[Data records]
[Start of section]
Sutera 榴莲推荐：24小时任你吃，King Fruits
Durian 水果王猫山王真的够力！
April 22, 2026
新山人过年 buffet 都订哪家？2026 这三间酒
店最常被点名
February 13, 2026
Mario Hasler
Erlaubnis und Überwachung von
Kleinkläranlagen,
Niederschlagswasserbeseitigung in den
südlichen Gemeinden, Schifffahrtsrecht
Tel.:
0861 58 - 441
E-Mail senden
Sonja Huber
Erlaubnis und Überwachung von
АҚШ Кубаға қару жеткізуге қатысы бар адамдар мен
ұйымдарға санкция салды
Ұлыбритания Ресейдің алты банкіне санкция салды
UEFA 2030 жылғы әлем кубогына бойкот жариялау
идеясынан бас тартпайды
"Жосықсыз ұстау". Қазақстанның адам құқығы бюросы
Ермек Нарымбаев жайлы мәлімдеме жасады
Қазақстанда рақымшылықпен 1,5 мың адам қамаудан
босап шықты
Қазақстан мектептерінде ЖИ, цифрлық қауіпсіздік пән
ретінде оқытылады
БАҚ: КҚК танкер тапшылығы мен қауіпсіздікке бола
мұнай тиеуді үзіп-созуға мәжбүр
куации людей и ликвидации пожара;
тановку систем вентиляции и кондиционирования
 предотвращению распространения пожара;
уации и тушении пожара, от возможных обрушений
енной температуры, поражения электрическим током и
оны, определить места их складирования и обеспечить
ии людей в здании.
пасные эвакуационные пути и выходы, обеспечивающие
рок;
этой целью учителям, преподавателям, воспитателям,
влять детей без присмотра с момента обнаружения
[End of section]
Beginning at the line above with "Niederschlagswasserbeseitigung in den" and finishing at the line with "Ұлыбритания Ресейдің алты", return each line exactly and return nothing else.

Niederschlagswasserbeseitigung in den
südlichen Gemeinden, Schifffahrtsrecht
Tel.:
0861 58 - 441
E-Mail senden
Sonja Huber
Erlaubnis und Überwachung von
АҚШ Кубаға қару жеткізуге қатысы бар адамдар мен
ұйымдарға санкция салды
Ұлыбритания Ресейдің алты банкіне санкция салды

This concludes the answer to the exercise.